As I Open My Eyes (Leyla Bouzid, France/Tunisia/Belgium/UAE,
2015)
A moving film set in the days leading up to the Tunisian
Revolution which started the Arab Spring, shown from the perspective of a teenage
girl crying out for change in her country. Baya Medhaffer gives a great
performance as Farah, who has the grades to become a doctor, but instead hopes
for a career in music. She sings for a protest band despite her mother’s wishes,
standing up to a regime only too willing to crush her for it. The film looks at
a whole country’s desperation through the lens of a single life. The music is a
real highlight. Highly recommended.
The Commune (Thomas Vinterberg, Denmark, 2016)

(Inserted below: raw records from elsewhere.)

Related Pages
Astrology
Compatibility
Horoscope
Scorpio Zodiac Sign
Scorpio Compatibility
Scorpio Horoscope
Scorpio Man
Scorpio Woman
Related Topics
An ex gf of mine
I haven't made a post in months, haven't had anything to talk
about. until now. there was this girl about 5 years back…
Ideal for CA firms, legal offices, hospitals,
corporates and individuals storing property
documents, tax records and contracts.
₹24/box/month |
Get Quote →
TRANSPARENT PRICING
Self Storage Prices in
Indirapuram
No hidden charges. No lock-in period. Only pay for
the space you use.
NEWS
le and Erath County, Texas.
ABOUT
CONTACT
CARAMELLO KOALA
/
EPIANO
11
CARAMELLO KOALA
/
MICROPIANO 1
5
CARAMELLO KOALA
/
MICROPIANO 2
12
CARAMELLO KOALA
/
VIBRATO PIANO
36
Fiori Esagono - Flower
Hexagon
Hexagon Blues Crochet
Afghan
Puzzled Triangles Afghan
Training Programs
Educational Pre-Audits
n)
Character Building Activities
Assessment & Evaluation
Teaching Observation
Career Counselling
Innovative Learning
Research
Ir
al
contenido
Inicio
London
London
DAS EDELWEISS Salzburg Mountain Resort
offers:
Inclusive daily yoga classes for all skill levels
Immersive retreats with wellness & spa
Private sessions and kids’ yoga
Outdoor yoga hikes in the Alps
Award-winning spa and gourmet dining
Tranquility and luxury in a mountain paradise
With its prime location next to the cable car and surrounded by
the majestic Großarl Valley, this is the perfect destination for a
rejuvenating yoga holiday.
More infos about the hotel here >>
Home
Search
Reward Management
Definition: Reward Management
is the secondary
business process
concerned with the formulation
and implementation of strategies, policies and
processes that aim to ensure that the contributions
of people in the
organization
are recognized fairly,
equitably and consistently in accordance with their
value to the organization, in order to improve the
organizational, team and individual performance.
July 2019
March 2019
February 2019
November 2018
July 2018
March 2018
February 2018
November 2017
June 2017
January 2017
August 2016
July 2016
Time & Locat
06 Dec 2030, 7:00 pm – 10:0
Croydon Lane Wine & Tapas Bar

Set in the 1970s, the film follows architecture professor
Erik who inherits a house too large to live in with his small family, and so
invites a selection of friends and newcomers to share the house with him. Not
content to share his house, Erik begins to share himself with a pretty blonde
student. Trine Dyrholm is the highlight as Erik’s wife Anna, who puts on a
brave face and pretends this isn’t destroying her. Either an oddly-funny drama
or an oddly-depressing comedy, this seems like a step back to familiar
territory for Vinterberg after a quick dalliance with English-language literary
adaptations (which he is also rather good at) with Far From the Madding Crowd (2015). Recommended.

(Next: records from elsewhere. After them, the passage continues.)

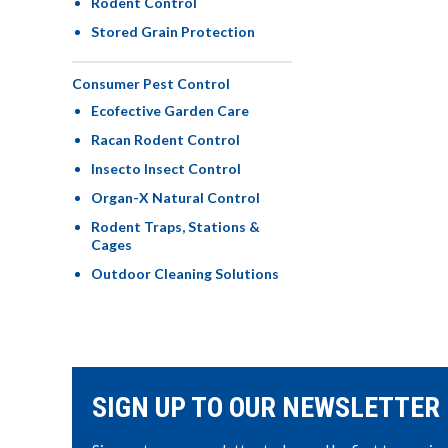
Rodent Control
Stored Grain Protection
Consumer Pest Control
Ecofective Garden Care
Racan Rodent Control
Insecto Insect Control
Organ-X Natural Control
Rodent Traps, Stations &
Cages
Outdoor Cleaning Solutions
SIGN UP TO OUR NEWSLETTER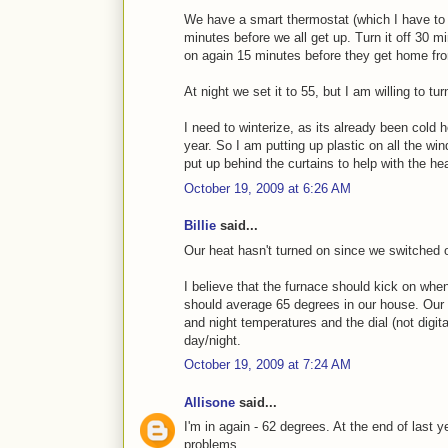
We have a smart thermostat (which I have to s
minutes before we all get up. Turn it off 30 mi
on again 15 minutes before they get home fr
At night we set it to 55, but I am willing to tu
I need to winterize, as its already been cold 
year. So I am putting up plastic on all the wi
put up behind the curtains to help with the hea
October 19, 2009 at 6:26 AM
Billie
said...
Our heat hasn't turned on since we switched 
I believe that the furnace should kick on whe
should average 65 degrees in our house. Our t
and night temperatures and the dial (not digita
day/night.
October 19, 2009 at 7:24 AM
Allisone
said...
I'm in again - 62 degrees. At the end of last y
problems.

Paterson (Jim Jarmusch, USA/Germany, 2016)
Another one from Cannes, this is my new favourite Jim
Jarmusch film, and one of my favourite films of the year. Paterson is both the name of a city in New Jersey and the name of a
bus driver who lives there, played by a charmingly sedate Adam Driver. The film
shows us a week in Paterson’s life as he drives his route, writes freeform
poetry and spends time with his artistically-inclined girlfriend, his stubborn
dog and the regulars at the local bar. It’s a very structured film, and each
segment is so enjoyable that we look forward to the next time each location
comes around. Jarmusch’s characters are so pleasant to spend time with that
they don’t really need to do anything
to make it a great film. Highly recommended.
Graduation (Cristian Mungiu, Romania/France, 2016)
The lesser of Romania’s two Cannes competition entries is
still a solid film, following the now-familiar national filmic tradition of
mocking bureaucracy and corruption amongst the powerful. Well-respected doctor
Romeo (Adrian Titieni) drops his daughter Eliza (Maria-Victoria Dragus) off
near her school and goes to visit his mistress, only to learn Eliza was
sexually assaulted quickly after he left. Worried this will affect her during
her final exams, Romeo starts asking the interconnected higher-ups of the community
to pull strings for his daughter. This is an impressive examination of personal
morals in a world where it’s frighteningly easy to fall into corruption. It’s a
step down from Mungiu’s best work, but it’s still rather good. Recommended.